Deuxième faiblesse : Aujourd'hui, toute forme de contestation à
l'échelle internationale se teinte d'antiaméricanisme
(« surexposition ») et non seulement parce que les Américains traiteraient
avec mépris et arrogance les autres pays mais aussi parce que dans de
nombreuses crises internationales, les Américains, pour des motifs plus ou
moins empreints de bonne conscience, sont les seuls à vouloir assumer et
organiser une intervention extérieure.
Des attentats commis contre des intérêts américains dans les années 90, parmi
lesquels ceux de Oussama ben Laden. Le 11 septembre 2001 frappe les
capitales politique et économique des Etats-Unis. Guerre asymétrique, d’un
genre nouveau, mené par un réseau contre un Etat. Ces attentats montrent
aussi les fragilités des Etats-Unis, frappés sur leur sol. Le président George W.
Bush (président depuis janvier 2001) prépare la riposte : guerre contre les
Talibans, qui abrite les principaux membres du réseau. Octobre-novembre
2001 : opération américaine en Afghanistan, avec le soutien de la communauté
internationale. La nouvelle politique étrangère des Etats-Unis est toute entière
résumée par la guerre au terrorisme. Lire texte de George W. Bush, page 136.
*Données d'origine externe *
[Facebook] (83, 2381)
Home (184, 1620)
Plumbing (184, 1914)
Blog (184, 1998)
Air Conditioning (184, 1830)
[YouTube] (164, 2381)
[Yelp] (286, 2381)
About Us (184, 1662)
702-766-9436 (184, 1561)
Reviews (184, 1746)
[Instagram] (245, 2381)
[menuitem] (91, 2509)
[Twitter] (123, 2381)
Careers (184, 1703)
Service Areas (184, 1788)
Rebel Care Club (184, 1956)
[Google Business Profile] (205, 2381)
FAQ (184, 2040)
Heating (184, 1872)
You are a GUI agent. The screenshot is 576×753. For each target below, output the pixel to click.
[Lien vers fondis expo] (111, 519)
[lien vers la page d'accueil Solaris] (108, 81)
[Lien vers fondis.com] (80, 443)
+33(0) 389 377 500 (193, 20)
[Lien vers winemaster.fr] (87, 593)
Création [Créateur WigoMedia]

Définition de l’ « axe du Mal ». Légitimation de la guerre préventive ; enfin,
autre différence avec la guerre de 1990-1991, le néo-conservatisme
américain souhaite exporter les idées et les pratiques qui fondent la
culture américaine. La guerre d’Irak décidée en 2003 malgré les protestations
d’une grande partie de la communauté internationale (France, Allemagne,
Russie, Moyen-orient, Chine) et sans l’accord de l’ONU a renforcé
l’unilatéralisme américain (refus du protocole de Kyoto, refus de la CPI créée
en 1998). Si dans un premier temps, l’intervention américaine se solde par un
succès rapides, l’armée est confrontée aujourd’hui à une situation très difficile,
avec des pertes élevées. De plus la menace terroriste n’a pas disparu et
l’islamisme pourtant en perte de vitesse en sort renforcé (l’Irak, une base
territoriale pour les terroristes, sans parler du nord Pakistan). Une partie de la
société américaine commence aujourd’hui se retourner, comme le montrent les
dernières élections. Au total, la deuxième guerre du Golfe a sans doute
révélé que le monde contemporain n’est plus tout à fait unipolaire car il
est impossible à une seule puissance de contrôler l’ensemble de la
planète ; mais il n’est pas encore multipolaire car aucune puissance
n’est aussi complète que la superpuissance américaine. Le retour de la
Russie et l’affirmation de la puissance chinoise ne laisse cependant pas
place au doute : les Etats-Unis ne sont plus seuls, contrairement au
début des années 1990.
Dans son essai intitulé Après l'empire,essai sur la décomposition du système américain paru aux éditions
Gallimard en 2002, le démographe Emmanuel Todd formule, lui, l'hypothèse que l'Amérique
consomme ce que le monde produit et que le pays vit de l'accaparement d'une richesse extérieure
sans autre contrepartie que l'entretien d'un appareil militaire prêt à intervenir sur tous les terrains
abritant les marchés sensibles : tout se passe, selon l’auteur, comme si les EU recherchaient le
maintien d’un certain niveau de tension internationale, une situation de guerre limitée mais
permanente, par exemple en exagérant la menace terroriste pour se rendre indispensables et
perpétuer leur présence multiforme dans toutes les régions du monde. Les Etats-Unis, pose
franchement l’auteur, sont-ils encore utiles au monde depuis la fin de la guerre froide ? Si ces
derniers ont exercé un « impérialisme positif » en luttant contre les totalitarismes, « les Etats-Unis
sont en train de devenir pour le monde un problème ».